Pour vous donner un ordre d’idée, il s’est vendu en 2016 270 M d’ordinateurs contre 1,5 MM de smartphones (The PC market just fell for the fifth straight year as unit shipments continue to decline et Gartner Says Worldwide Sales of Smartphones Grew 7 Percent in the Fourth Quarter of 2016). Croyez-le ou non, mais l’ordinateur est devenu un segment de niche pour les constructeurs. Ces derniers lui préfèrent largement le marché des smartphones où il y a plus de volume et de meilleures marges. Au rythme où vont les choses (obsolescence programmée des ordis + puissance toujours accrue des smartphones), les ordinateurs individuels vont bientôt devenir une relique du passé, victimes des smartphones, au même titre que les lecteurs MP3. Vous noterez que je parle bien des ordinateurs “individuels”, ceux qui n’ont pas de fonctions bien précises à part des de remplir les tâches du quotidien (surfer, écouter de la musique, regarder des films…). Il restera bien évidement toujours des marchés de niche pour les PC dédiés aux jeux ou pour les machines professionnelles, notamment celles dédiées aux fonctions créatives (création graphique, retouche photo, montage vidéo, développement…). Pour le reste, le créneau du PC généraliste est en train de disparaitre, ce n’est qu’une question de temps, et l’échelle de temps se réduit à mesure que les smarpthones gagnent en puissance.
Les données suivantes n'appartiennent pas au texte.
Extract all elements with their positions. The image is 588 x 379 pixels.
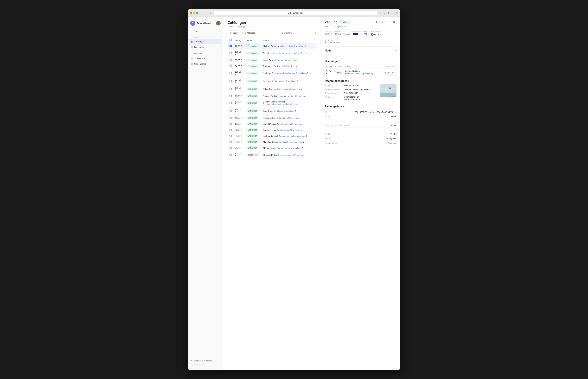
kunde-email-link[interactable]: antonio.ruegiger@gmail.com [280,95,306,97]
cell-kunde: Antonio Rüdiger (antonio.ruegiger@gmail.… [261,93,316,99]
kunde-email-link[interactable]: rudi.voeller@gmail.com [275,65,297,67]
row-checkbox[interactable] [230,123,232,125]
close-traffic-light[interactable] [190,12,192,14]
address-phone-value[interactable]: 015164322343 [344,92,358,94]
new-tab-icon[interactable]: ＋ [391,11,394,15]
kundenbeleg-link[interactable]: Anzeigen [388,142,397,144]
app-layout: T Tatort-Hawaii 👤 ⌂ Home Finanzen ▤ Zahl… [188,17,400,370]
methode-filter-button[interactable]: ⊕ Methode [242,31,257,35]
fullscreen-traffic-light[interactable] [196,12,198,14]
search-input[interactable] [284,32,310,34]
table-row[interactable]: 72,00 € Erfolgreich Manuel Neuer (manuel… [228,145,316,151]
row-checkbox[interactable] [230,80,232,82]
kunde-email-link[interactable]: torsten.frings@gmail.com [278,129,302,131]
kunde-email-link[interactable]: michael.ballack@gmail.com [279,45,305,47]
row-checkbox[interactable] [230,129,232,131]
sidebar-item-buchungen[interactable]: ◫ Buchungen [189,44,222,49]
buchung-row[interactable]: 72,00 € Aktiv Michael Ballack (michael.b… [325,69,397,76]
table-row[interactable]: 108,00 € Erfolgreich Per Mertesacker (pe… [228,49,316,57]
kunde-link[interactable]: Michael Ballack [335,33,350,35]
row-checkbox[interactable] [230,45,232,47]
tabs-icon[interactable]: ⧉ [396,11,398,15]
buchung-strandkorb[interactable]: Tageskörtb [385,71,395,74]
sidebar-item-zahlungen[interactable]: ▤ Zahlungen [189,39,222,44]
copy-id-button[interactable]: ⧉ [395,111,397,113]
notiz-edit-button[interactable]: ✏ [395,49,397,52]
kunde-email-link[interactable]: andreas.brehme@gmail.com [280,72,307,74]
kunde-email-link[interactable]: miroslav.klose@gmail.com [278,141,303,143]
row-checkbox[interactable] [230,52,232,54]
minimize-traffic-light[interactable] [193,12,195,14]
table-row[interactable]: 192,00 € Beabsichtigt Thomas Müller (tho… [228,151,316,159]
row-checkbox[interactable] [230,117,232,119]
row-checkbox[interactable] [230,110,232,112]
user-avatar[interactable]: 👤 [216,21,221,26]
prev-record-button[interactable]: ∧ [380,20,384,24]
kunde-email-link[interactable]: leroy.sane@gmail.com [275,59,296,61]
add-strandkorb-button[interactable]: + [218,52,219,55]
download-button[interactable]: ⬇ [314,31,316,34]
row-checkbox[interactable] [230,154,232,156]
table-row[interactable]: 180,00 € Erfolgreich Andreas Brehme (and… [228,69,316,77]
detail-breadcrumb-home[interactable]: Home [325,26,330,28]
row-checkbox[interactable] [230,59,232,61]
back-button[interactable]: ‹ [206,11,208,15]
address-bar[interactable]: 🔒 beachbag.app [214,11,377,15]
table-row[interactable]: 72,00 € Erfolgreich Michael Ballack (mic… [228,43,316,49]
share-icon[interactable]: ⬆ [387,11,390,15]
table-row[interactable]: 48,00 € Erfolgreich Antonio Rüdiger (ant… [228,93,316,99]
forward-button[interactable]: › [209,11,211,15]
feedback-button[interactable]: ↺ Feedback & Wünsche [190,360,221,362]
row-checkbox[interactable] [230,95,232,97]
refresh-detail-button[interactable]: ↺ [374,20,379,24]
kunde-email-link[interactable]: jamal.musiala@gmail.com [278,123,302,125]
sidebar-item-home[interactable]: ⌂ Home [189,28,222,34]
table-row[interactable]: 180,00 € Erfolgreich Julian Draxler (jul… [228,85,316,93]
buchung-email[interactable]: michael.ballack@gmail.com [346,72,372,75]
meta-erstellt-value: 17. Januar 2023 [325,41,340,44]
table-row[interactable]: 36,00 € Erfolgreich Torsten Frings (tors… [228,127,316,133]
row-checkbox[interactable] [230,88,232,90]
tab-overview-button[interactable]: ⊞ [201,11,205,15]
sidebar-item-saisonkörbe[interactable]: ◫ Saisonkörbe [189,61,222,66]
table-row[interactable]: 132,00 € Erfolgreich Bastian Schweinstei… [228,99,316,107]
detail-breadcrumb-section[interactable]: Zahlungen [332,26,341,28]
detail-header-actions: ↺ ∧ ∨ ✕ [374,20,397,24]
kunde-email-link[interactable]: julian.draxler@gmail.com [277,88,301,90]
table-row[interactable]: 36,00 € Erfolgreich Leroy Sane (leroy.sa… [228,57,316,63]
table-row[interactable]: 12,00 € Erfolgreich Jamal Musiala (jamal… [228,121,316,127]
kunde-email-link[interactable]: joshua.kimmich@gmail.com [280,135,306,137]
select-all-checkbox[interactable] [230,39,232,41]
tageskörbe-icon: ◫ [191,57,193,60]
sidebar-item-tageskörbe[interactable]: ◫ Tageskörbe [189,56,222,61]
row-checkbox[interactable] [230,141,232,143]
row-checkbox[interactable] [230,65,232,67]
kunde-email-link[interactable]: per.mertesacker@gmail.com [280,52,307,54]
status-filter-button[interactable]: ⊕ Status [228,31,241,35]
breadcrumb-home[interactable]: Home [228,26,234,28]
kunde-email-link[interactable]: kai.havertz@gmail.com [275,80,297,82]
table-row[interactable]: 48,00 € Erfolgreich Philipp Lahm (philip… [228,115,316,121]
map-preview[interactable]: 📍 Rechtliches [380,84,397,97]
address-email-value[interactable]: michael.ballack@gmail.com [344,88,370,91]
row-checkbox[interactable] [230,147,232,149]
kunde-email-link[interactable]: toni.kroos@gmail.com [274,110,295,112]
table-row[interactable]: 84,00 € Erfolgreich Joshua Kimmich (josh… [228,133,316,139]
row-checkbox[interactable] [230,72,232,74]
row-checkbox[interactable] [230,102,232,104]
table-row[interactable]: 204,00 € Erfolgreich Kai Havertz (kai.ha… [228,77,316,85]
refresh-icon[interactable]: ↻ [379,11,381,15]
timer-icon[interactable]: ⊙ [383,11,385,15]
detail-meta-row: Umsatz 72,00 € Kunde Michael Ballack Zah… [325,30,397,47]
table-row[interactable]: 180,00 € Erfolgreich Toni Kroos (toni.kr… [228,107,316,115]
detail-title: Zahlung [325,20,337,24]
kunde-email-link[interactable]: bastian.schweinsteiger@gmail.com [264,103,297,105]
close-detail-button[interactable]: ✕ [392,20,397,24]
row-checkbox[interactable] [230,135,232,137]
kunde-email-link[interactable]: philipp.lahm@gmail.com [276,117,300,119]
table-row[interactable]: 84,00 € Erfolgreich Miroslav Klose (miro… [228,139,316,145]
next-record-button[interactable]: ∨ [386,20,390,24]
kunde-email-link[interactable]: manuel.neuer@gmail.com [278,147,302,149]
table-row[interactable]: 24,00 € Erfolgreich Rudi Völler (rudi.vo… [228,63,316,69]
kunde-email-link[interactable]: thomas.mueller@gmail.com [278,154,304,156]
À ce sujet, le lancement du dernier smartphone de Samsung, le Galaxy S8, est plutôt révélateur, puisque ce dernier a été présenté en même temps qu’un casque de réalité virtuelle, qu’une mini-caméra, q’un routeur WiFi et surtout qu’un dock (le DeX) pour en faire un ordinateur de bureau : Samsung DeX review, the closest thing we have to using our phones as PCs.
Est-il réaliste de penser que la majorité des travailleurs du savoir pourraient se contenter d’un smartphone comme outils de travail ? Oui j’en suis persuadé, surtout eu égard à la qualité des logiciels en ligne (SaaS) et des offres d’informatique distante (cloud computing, virtualisation…) qui progressent chaque année. Dans le monde des loisirs et de l’informatique domestique, là il n’y a pas photo, les smartphones (et dans une certaine mesure les tablettes) règnent en maitre.
Quelles implications pour les annonceurs ?
Récapitulons : les smartphones sont devenus le support numérique de référence, celui sur lequel les utilisateurs passent le plus de temps, mais aussi celui sur lequel il y a les plus d’opportunité de création de valeur (pour les éditeurs d’applications, de contenus, de services…). L’hégémonie des smartphones est telle que la mobilité est en train de redéfinir le quotidien des populations de pays en voie de développement (How mobile technology is transforming lives in rural India), certains secteurs d’activité (How Mobile is Reshaping the Future of Banking, 25% du CA des sites e-commerce est désormais réalisé sur smartphones) ou le business de certains annonceurs (27% of all Starbucks transactions came from mobile pay).
Dans ce contexte, il semble complètement illusoire de penser que sous-traiter la réalisation d’une application mobile soit une “stratégie” viable (cf. Pourquoi les applications natives ne doivent plus être votre priorité). Pour pouvoir maintenir ou développer un avantage compétitif, les annonceurs doivent impérativement comprendre les spécificités des usages mobiles, maitriser les technologies et supports mobiles, et surtout développer une capacité de production de contenus et services adaptés aux smartphones.
Sans ce savoir-faire, ou à minima la prise de conscience de la place primordiale des smartphones dans notre environnement quotidien, un annonceur a toutes les chances de se retrouver en décalage vis-à-vis des besoins et habitudes des consommateurs. Non seulement cela se traduit par une baisse immédiate de l’efficacité des campagnes ou du potentiel de transformation / fidélisation, mais en plus, cela les rend très dépendants de prestataires qui fixent librement leurs tarifs ou délais. Bref, cela équivaut à perdre toute marge de manoeuvre.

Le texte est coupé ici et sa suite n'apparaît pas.